Exercise: In the entries below, begin at the line that has "Proper Freezing", stop after the line that has "Females account for", and output those lines exactly with no pictures.

**** Excerpted data ****

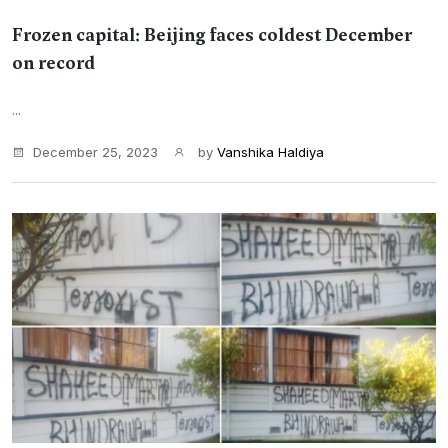
Frozen capital: Beijing faces coldest December
on record
...
December 25, 2023
by
Vanshika Haldiya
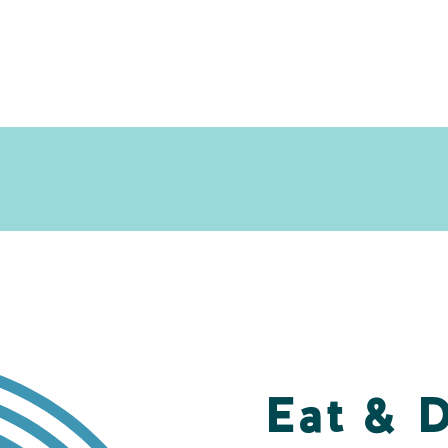
Eat & 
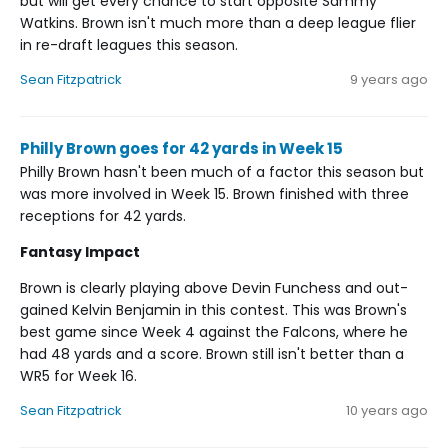
but will get every chance to start opposite Sammy
Watkins. Brown isn't much more than a deep league flier
in re-draft leagues this season.
Sean Fitzpatrick
9 years ago
Philly Brown goes for 42 yards in Week 15
Philly Brown hasn't been much of a factor this season but
was more involved in Week 15. Brown finished with three
receptions for 42 yards.
Fantasy Impact
Brown is clearly playing above Devin Funchess and out-
gained Kelvin Benjamin in this contest. This was Brown's
best game since Week 4 against the Falcons, where he
had 48 yards and a score. Brown still isn't better than a
WR5 for Week 16.
Sean Fitzpatrick
10 years ago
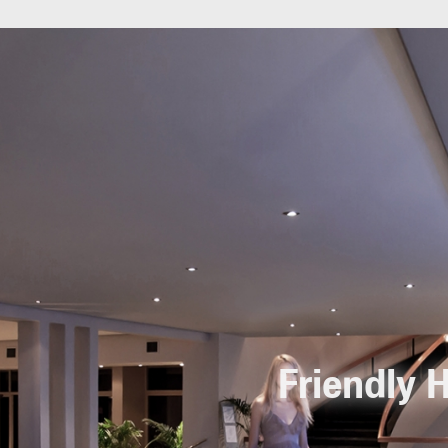
Friendly H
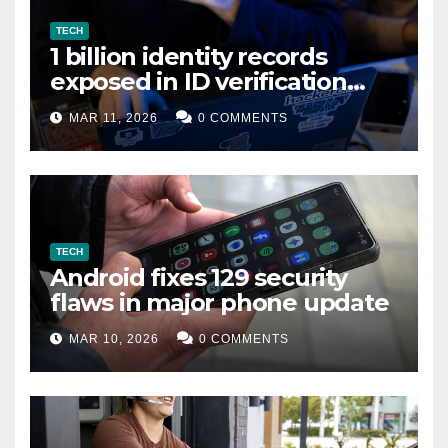
TECH
1 billion identity records
exposed in ID verification
data leak
MAR 11, 2026
0 COMMENTS
TECH
Android fixes 129 security
flaws in major phone update
MAR 10, 2026
0 COMMENTS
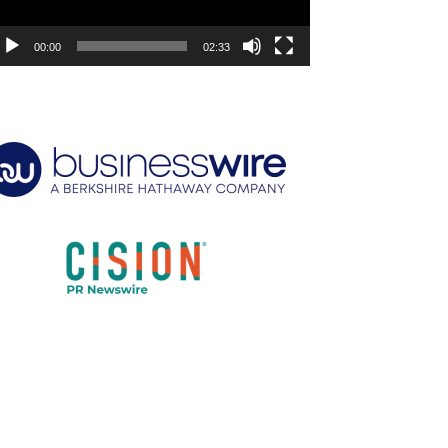
00:00
02:33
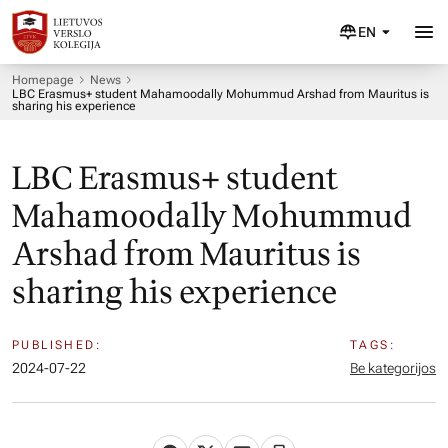
EN
Homepage
News
LBC Erasmus+ student Mahamoodally Mohummud Arshad from Mauritus is
sharing his experience
LBC Erasmus+ student
Mahamoodally Mohummud
Arshad from Mauritus is
sharing his experience
PUBLISHED:
TAGS:
2024-07-22
Be kategorijos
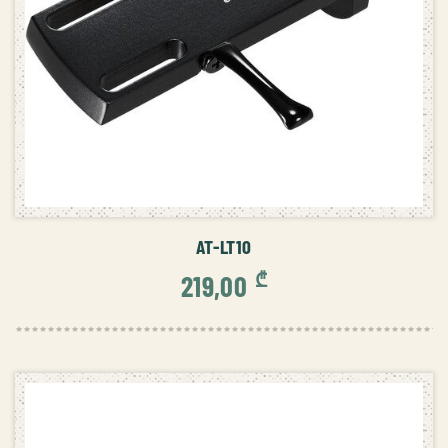
ADD TO CART
AT-LT10
₾
219,00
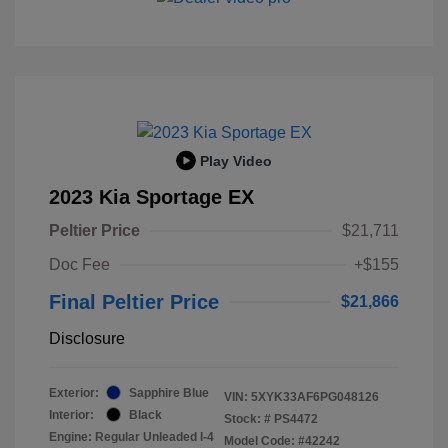
Play Video
2023 Kia Sportage EX
Peltier Price
$21,711
Doc Fee
+$155
Final Peltier Price
$21,866
Disclosure
Exterior:
Sapphire Blue
VIN:
5XYK33AF6PG048126
Interior:
Black
Stock: #
PS4472
Engine: Regular Unleaded I-4
Model Code: #42242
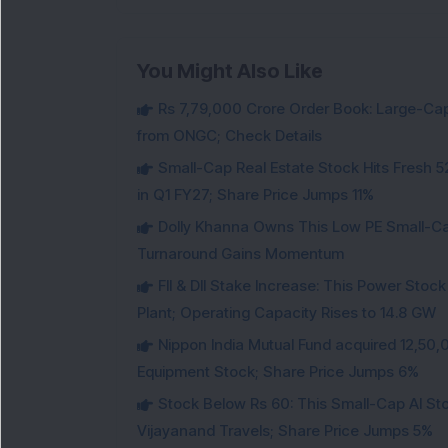
You Might Also Like
Rs 7,79,000 Crore Order Book: Large-Cap
from ONGC; Check Details
Small-Cap Real Estate Stock Hits Fres
in Q1 FY27; Share Price Jumps 11%
Dolly Khanna Owns This Low PE Small-Ca
Turnaround Gains Momentum
FII & DII Stake Increase: This Power St
Plant; Operating Capacity Rises to 14.8 GW
Nippon India Mutual Fund acquired 12,50,
Equipment Stock; Share Price Jumps 6%
Stock Below Rs 60: This Small-Cap AI S
Vijayanand Travels; Share Price Jumps 5%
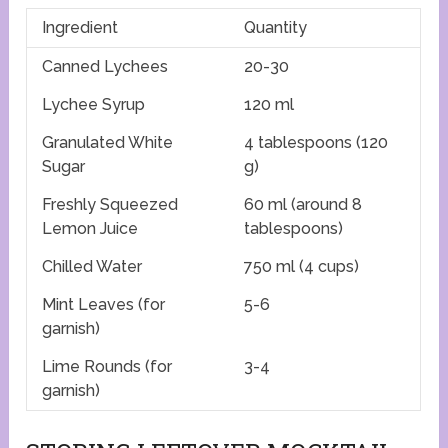
Ingredient
Quantity
Canned Lychees
20-30
Lychee Syrup
120 ml
Granulated White
4 tablespoons (120
Sugar
g)
Freshly Squeezed
60 ml (around 8
Lemon Juice
tablespoons)
Chilled Water
750 ml (4 cups)
Mint Leaves (for
5-6
garnish)
Lime Rounds (for
3-4
garnish)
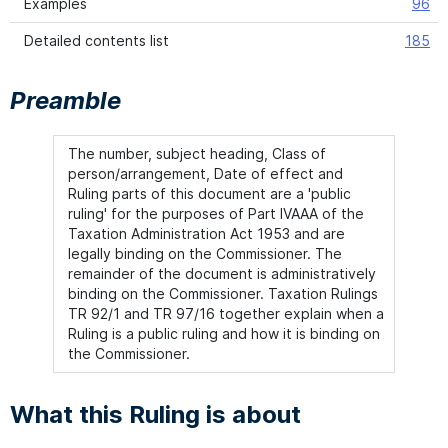
Examples
96
Detailed contents list
185
Preamble
The number, subject heading, Class of
person/arrangement, Date of effect and
Ruling parts of this document are a 'public
ruling' for the purposes of Part IVAAA of the
Taxation Administration Act 1953 and are
legally binding on the Commissioner. The
remainder of the document is administratively
binding on the Commissioner. Taxation Rulings
TR 92/1 and TR 97/16 together explain when a
Ruling is a public ruling and how it is binding on
the Commissioner.
What this Ruling is about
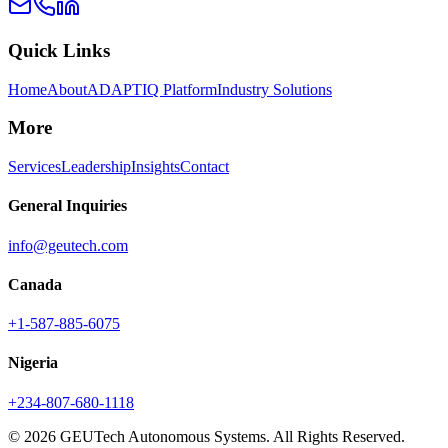
Quick Links
Home
About
ADAPTIQ Platform
Industry Solutions
More
Services
Leadership
Insights
Contact
General Inquiries
info@geutech.com
Canada
+1-587-885-6075
Nigeria
+234-807-680-1118
© 2026 GEUTech Autonomous Systems. All Rights Reserved.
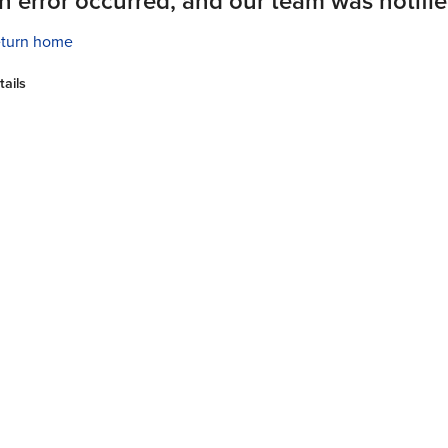
n error occurred, and our team was notifie
turn home
tails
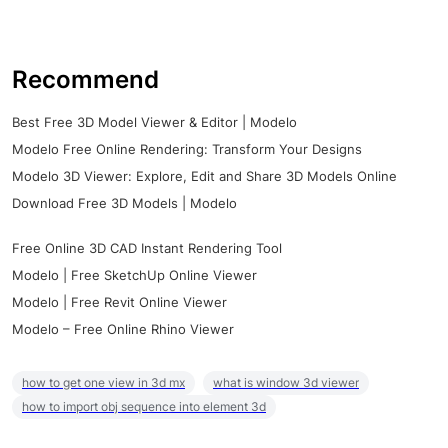
Recommend
Best Free 3D Model Viewer & Editor | Modelo
Modelo Free Online Rendering: Transform Your Designs
Modelo 3D Viewer: Explore, Edit and Share 3D Models Online
Download Free 3D Models | Modelo
Free Online 3D CAD Instant Rendering Tool
Modelo | Free SketchUp Online Viewer
Modelo | Free Revit Online Viewer
Modelo – Free Online Rhino Viewer
how to get one view in 3d mx
what is window 3d viewer
how to import obj sequence into element 3d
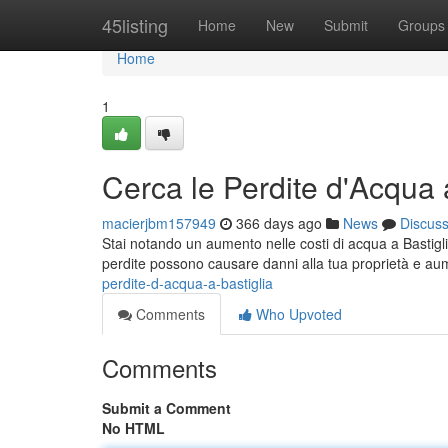
Home
45listing
Home
New
Submit
Groups
Home
1
Cerca le Perdite d'Acqua 
macierjbm157949
366 days ago
News
Discus
Stai notando un aumento nelle costi di acqua a Bastigli
perdite possono causare danni alla tua proprietà e aume
perdite-d-acqua-a-bastiglia
Comments
Who Upvoted
Comments
Submit a Comment
No HTML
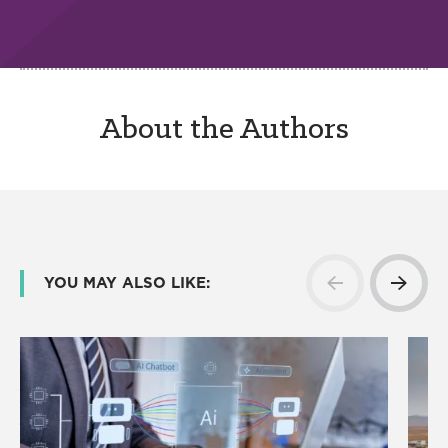
About the Authors
YOU MAY ALSO LIKE:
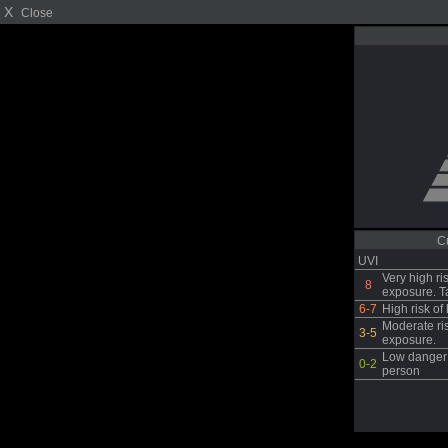
X
Close
C
UVI
Very high ri
8
exposure. T
6-7
High risk o
Moderate ri
3-5
exposure.
Low danger 
0-2
person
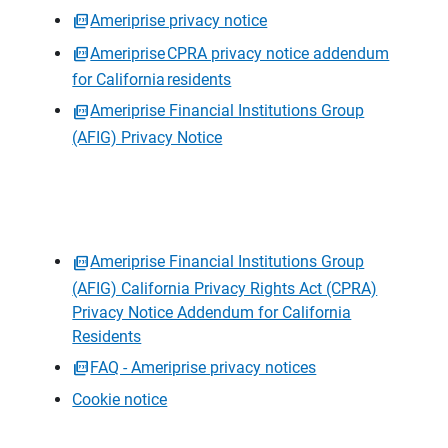
Ameriprise privacy notice
Ameriprise CPRA privacy notice addendum
for California residents
Ameriprise Financial Institutions Group
(AFIG) Privacy Notice
Ameriprise Financial Institutions Group
(AFIG) California Privacy Rights Act (CPRA)
Privacy Notice Addendum for California
Residents
FAQ - Ameriprise privacy notices
Cookie notice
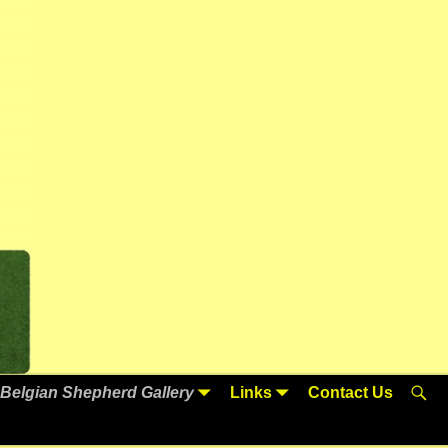
Belgian Shepherd Gallery
Links
Contact Us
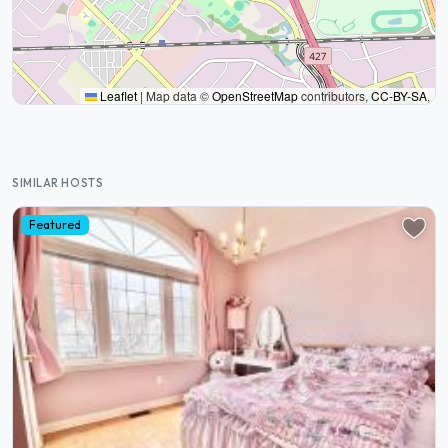
Leaflet
|
Map data ©
OpenStreetMap
contributors,
CC-BY-SA
,
SIMILAR HOSTS
Featured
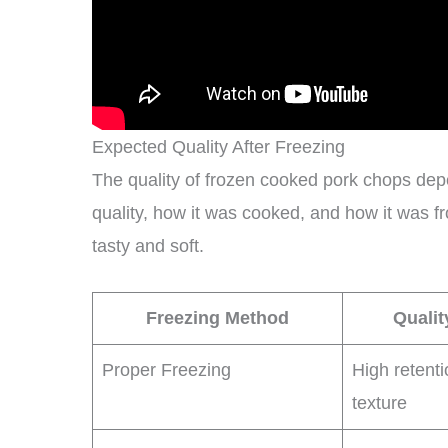
Expected Quality After Freezing
The quality of frozen cooked pork chops dep
quality, how it was cooked, and how it was fr
tasty and soft.
Freezing Method
Qualit
Proper Freezing
High retenti
texture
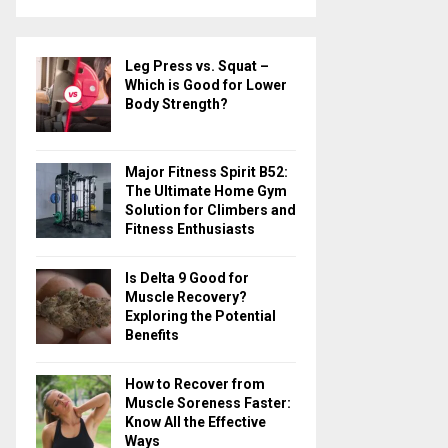
a
S
r
c
E
Leg Press vs. Squat –
h
Which is Good for Lower
f
A
Body Strength?
o
r
R
:
Major Fitness Spirit B52:
C
The Ultimate Home Gym
Solution for Climbers and
H
Fitness Enthusiasts
Is Delta 9 Good for
Muscle Recovery?
Exploring the Potential
Benefits
How to Recover from
Muscle Soreness Faster:
Know All the Effective
Ways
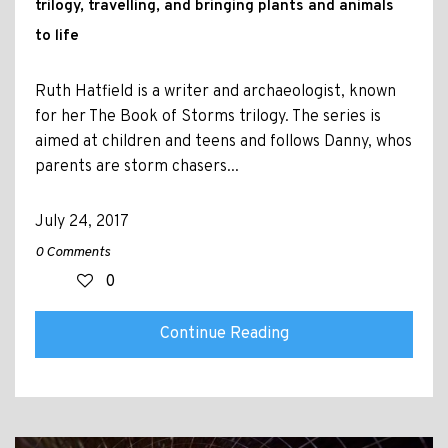
trilogy, travelling, and bringing plants and animals
to life
Ruth Hatfield is a writer and archaeologist, known
for her The Book of Storms trilogy. The series is
aimed at children and teens and follows Danny, whos
parents are storm chasers...
July 24, 2017
0 Comments
0
Continue Reading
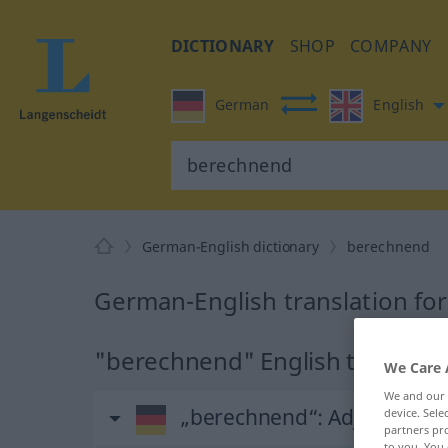
DICTIONARY
SHOP
COMPANY
German
English
German-English dictionary
berechnend
German-English translation fo
"berechnend" English translati
We Care 
We and our
„berechnend“
: Adjektiv
device. Sel
partners pro
to you. You 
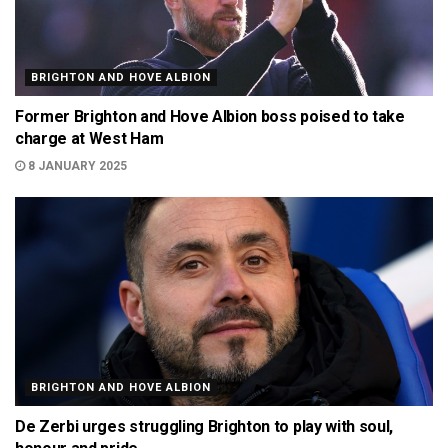
BRIGHTON AND HOVE ALBION
Former Brighton and Hove Albion boss poised to take
charge at West Ham
8 JANUARY 2025
BRIGHTON AND HOVE ALBION
De Zerbi urges struggling Brighton to play with soul,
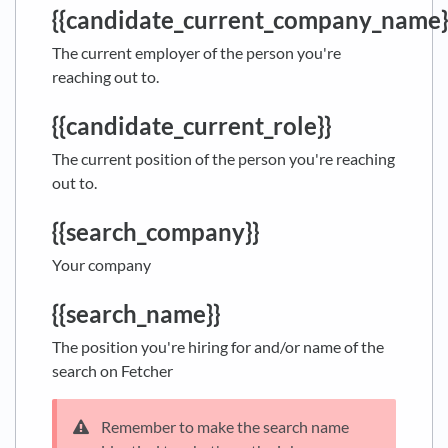
{{candidate_current_company_name}
The current employer of the person you're
reaching out to.
{{candidate_current_role}}
The current position of the person you're reaching
out to.
{{search_company}}
Your company
{{search_name}}
The position you're hiring for and/or name of the
search on Fetcher
Remember to make the search name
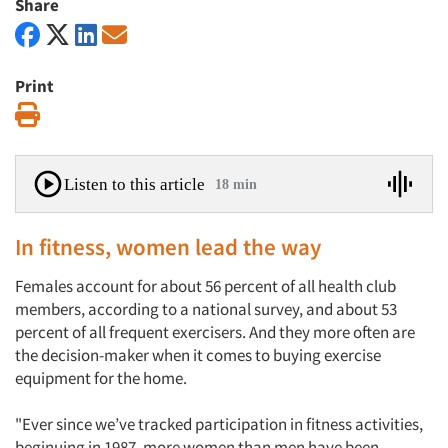
Share
Print
Print
Listen to this article
18 min
In fitness, women lead the way
Females account for about 56 percent of all health club
members, according to a national survey, and about 53
percent of all frequent exercisers. And they more often are
the decision-maker when it comes to buying exercise
equipment for the home.
"Ever since we’ve tracked participation in fitness activities,
beginuing in 1987, more women than men have been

****

Solution to the problem:
Proper Freezing
High retenti
texture
a
S
r
c
E
Leg Press vs. Squat –
h
Which is Good for Lower
f
A
Body Strength?
o
r
R
:
Major Fitness Spirit B52:
C
The Ultimate Home Gym
Solution for Climbers and
H
Fitness Enthusiasts
Is Delta 9 Good for
Muscle Recovery?
Exploring the Potential
Benefits
How to Recover from
Muscle Soreness Faster:
Know All the Effective
Ways
trilogy, travelling, and bringing plants and animals
to life
Ruth Hatfield is a writer and archaeologist, known
for her The Book of Storms trilogy. The series is
aimed at children and teens and follows Danny, whos
parents are storm chasers...
July 24, 2017
0 Comments
0
Continue Reading
DICTIONARY
SHOP
COMPANY
German
English
German-English dictionary
berechnend
German-English translation fo
"berechnend" English translati
We Care 
We and our
„berechnend“
: Adjektiv
device. Sel
partners pro
to you. You 
BRIGHTON AND HOVE ALBION
Former Brighton and Hove Albion boss poised to take
charge at West Ham
8 JANUARY 2025
BRIGHTON AND HOVE ALBION
De Zerbi urges struggling Brighton to play with soul,
{{candidate_current_company_name}
The current employer of the person you're
reaching out to.
{{candidate_current_role}}
The current position of the person you're reaching
out to.
{{search_company}}
Your company
{{search_name}}
The position you're hiring for and/or name of the
search on Fetcher
Remember to make the search name
Share
Print
Print
Listen to this article
18 min
In fitness, women lead the way
Females account for about 56 percent of all health club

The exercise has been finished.